FRANK J. OTERI: This brings us into another area, the whole notion of peer-to-peer networks: Napster, file sharing, and intellectual property. What would you do if people were making copies of your music and you weren’t getting paid for it?
DAVID DEL TREDICI: Well, personally I wouldn’t mind. It’s fine. That means they’re interested [laughs] and like it. The money I make off music is sort of a side income. I don’t really think about that. If anyone wanted [my music] I think it would be great. I don’t care. I never dealt in this area of making a lot of money off my music. It’s never been a reality.
FRANK J. OTERI: These people are all fighting these contentious fights. The RIAA and certain pop groups…
DAVID DEL TREDICI: Isn’t it a more pop thing that a classical thing?

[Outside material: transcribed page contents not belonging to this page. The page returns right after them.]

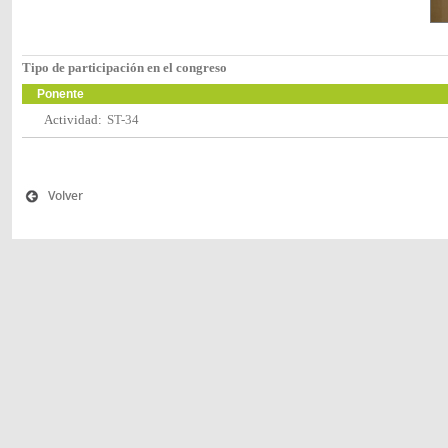
Tipo de participación en el congreso
Ponente
Actividad:
ST-34
Volver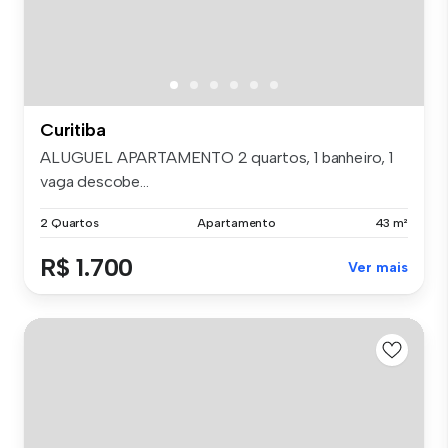
Curitiba
ALUGUEL APARTAMENTO 2 quartos, 1 banheiro, 1
vaga descobe...
2 Quartos
Apartamento
43 m²
R$ 1.700
Ver mais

FRANK J. OTERI: It is, but certainly the publishers are very interested in this. The performing rights societies are very interested in this…
DAVID DEL TREDICI: Well, ASCAP is interested, I’m sure. But the money ASCAP makes off classical music is tiny. When you look in any magazine there’s one tiny page about classical happenings. So it doesn’t affect me as a so-called serious composer. It simply doesn’t affect me. I’ve never been in the big money with my music. It’s just not a reality, so I don’t care.
FRANK J. OTERI: Theoretically, if people were trading… “I’ve got the complete Child Alice; do you want to hear my bootleg copy?”…
DAVID DEL TREDICI: Right. I’d love it!
FRANK J. OTERI: It would get the word out there, and maybe there’d be more performances. Then there’d eventually be an official recording of it, one would hope.
DAVID DEL TREDICI: Right. That’s my feeling.
FRANK J. OTERI: I admit I’ve got an unreleased cassette tape of Child Alice, and I’m happy I’ve gotten to hear it.
DAVID DEL TREDICI: You do? [laughs]
FRANK J. OTERI: [laughs] Yeah, for many years. I don’t even know how I got it at this point.
DAVID DEL TREDICI: I wonder where you got it? Well, this is an argument for younger people than I. This is not going to be my future.